--- Material for the task Enclosed Below ---

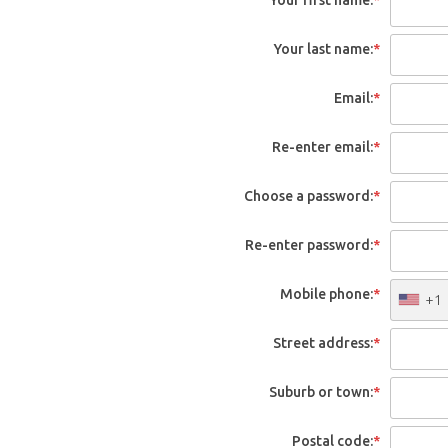
Your last name:
*
Email:
*
Re-enter email:
*
Choose a password:
*
Re-enter password:
*
Mobile phone:
*
+1
Street address:
*
Suburb or town:
*
Postal code:
*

--- End of Enclosed Material for the task ---

--- Directions for this task ---
When you transcribe the entries above, keep every word exact and leave out the pictures.

--- Response to this task ---
Your last name:
*
Email:
*
Re-enter email:
*
Choose a password:
*
Re-enter password:
*
Mobile phone:
*
+1
Street address:
*
Suburb or town:
*
Postal code:
*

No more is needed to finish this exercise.